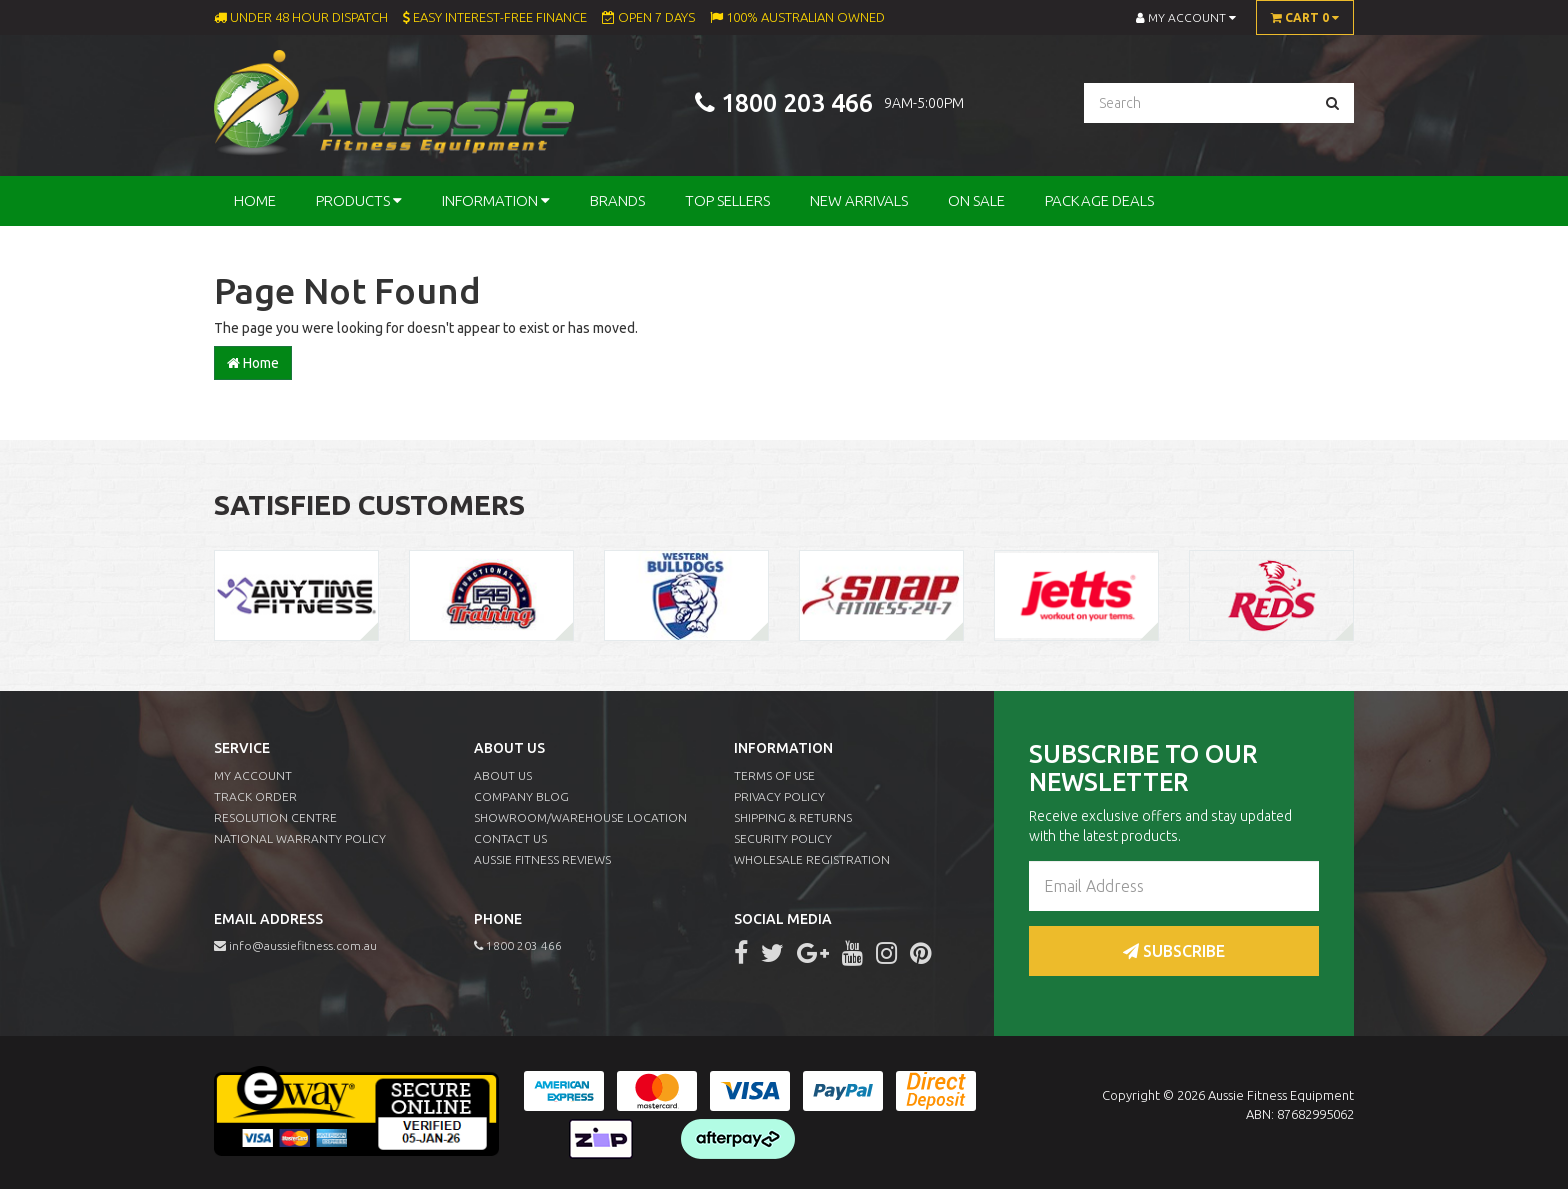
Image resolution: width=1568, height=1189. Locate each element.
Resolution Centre (275, 817)
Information (496, 200)
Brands (617, 200)
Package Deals (1099, 200)
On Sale (976, 200)
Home (255, 200)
● ● ● ● ● ● ●
### DIRECTIONS FOR THIS TASK
Please reproduce every record exactly, leaving the pictures out.

### FINISHED TASK
Image resolution: width=1568, height=1189. Locate each element.
Resolution Centre (275, 817)
Information (496, 200)
Brands (617, 200)
Package Deals (1099, 200)
On Sale (976, 200)
Home (255, 200)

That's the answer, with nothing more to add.